Zealandia: Geologists say discovery shows New Zealand could be billions of years older than first thought

Story by RNZ

Kiwi geologists have discovered New Zealand could be billions of years older than previously thought.

New research by Dr Chris Adams, of Dunedin, and Dr Ross Ramsay, of Kerikeri, pours cold water on the notion of New Zealand as a geologically young country by suggesting it has an ancient, rocky core more than 3 billion years old.

Adams was part of a team several years ago which discovered New Zealand was not in fact a chain of islands, but part of a mostly submerged continent they dubbed Zealandia.

Until now Zealandia was believed to be relatively young - at most a billion years old - but the geologists found grains of the mineral zircon in sandstone near Tākaka they dated to more than three times that age.

Adams said the findings showed Zealandia had a core of "incredibly old" rocks, just like the Earth's other, better-known continents.

Previously, New Zealand's oldest known rocks had been found in the Cobb Valley, northwest of Nelson.

Dating back about 510 million years, the mix of volcanic rocks, sandstones, limestones and mudstones were known for their fossils of long-extinct marine creatures called trilobites.

The pair's study homed in on Wangapeka sandstone in the same area, specifically the tiny grains of zircon contained within it.

Zircon is a rare and extremely durable mineral which contains trace amounts of radioactive uranium, which decays into lead over long periods of time.

Because that decay rate is precisely known, zircon can be dated using lasers and an analytical machine called a mass spectrometer.

The geologists found an "astonishingly high proportion", more than 20 percent, of zircon grains were more than 2 billion years old.

Some even dated as far back as 3.65 billion years.

The pair considered whether the grains could have come from Australia - which is known to have particularly ancient rocks - but given how pristine and unabraded the grains were, it was unlikely they could have been travelled thousands of kilometres from rock sources in western or central Australia.

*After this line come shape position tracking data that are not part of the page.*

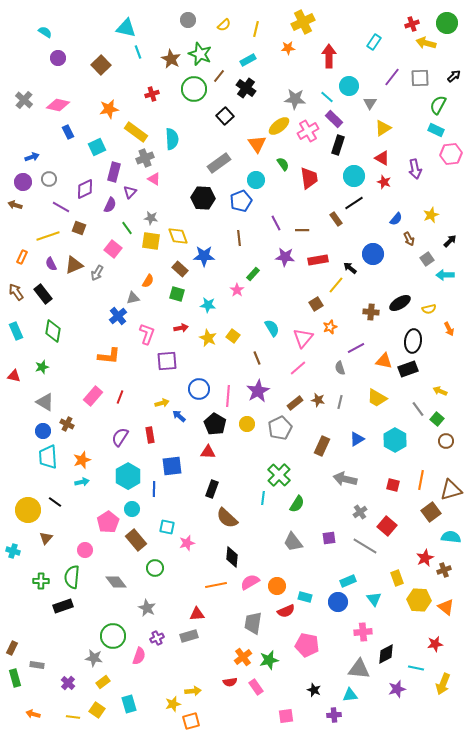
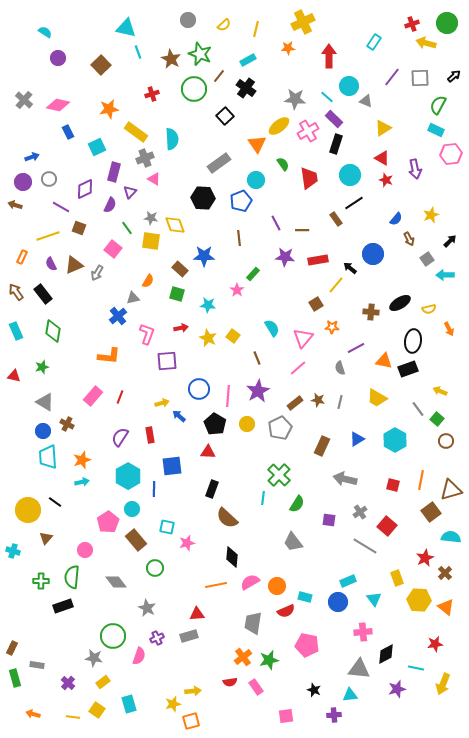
gray triangle at (370, 103): moved 4 px left, 2 px up; rotated 40 degrees counterclockwise
black rectangle at (338, 145): moved 2 px left, 1 px up
cyan circle at (354, 176): moved 4 px left, 1 px up
red star at (384, 182): moved 2 px right, 2 px up
yellow diamond at (178, 236): moved 3 px left, 11 px up
orange star at (330, 327): moved 2 px right; rotated 24 degrees clockwise
purple square at (329, 538): moved 18 px up; rotated 16 degrees clockwise
brown cross at (444, 570): moved 1 px right, 3 px down; rotated 24 degrees counterclockwise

That, plus evidence from rocks of the same age in Australia, led the pair to conclude the continent of Zealandia must have an ancient "basement" consisting of rocks of 500-650 million and 1-1.1 billion years old.

Those rocks were then uplifted in the Paleozoic era and eroded, providing the zircon grains found in the sandstone.

They also concluded there must be an even more ancient, and very local, continental block in northwest Nelson with rocks dating back more than 3 billion years.

About 95 percent of Zealandia was now underwater, with only a few high points - notably New Zealand and New Caledonia - protruding above the ocean.

One of the arguments previously raised against Zealandia as the Earth's eighth continent was that every continent - expect, it seemed, Zealandia - had a core of extremely old rocks.

Zircon found in western Australia, for example, had been dated to more than 4 billion years ago.

"So this places Zealandia very much in the mainstream of all continents. Australia, Africa, America, Antarctica, they all have very old cores going back 3000, 4000 million years," Adams said.

"This data suggests Zealandia is joining the continental club by having a characteristic older core. Even though it's only known to have been exposed in a small area, it's still a crucial piece of information."

Adams said the finding "dramatically extended" New Zealand geology.

"We've gone from the oldest known fossil rocks, 510 million years old, to extremely ancient rocks, which are at least 2500 million years old, and go back even to 3.5 billion years. So Zealandia is definitely older than you think."

The study, titled 'Archean and Paleoproterozoic zircons in Paleozoic sandstones in southern New Zealand: evidence for remnant Nuna supercontinent and Ur continent rocks within Zealandia', is published in the Australian Journal of Earth Sciences.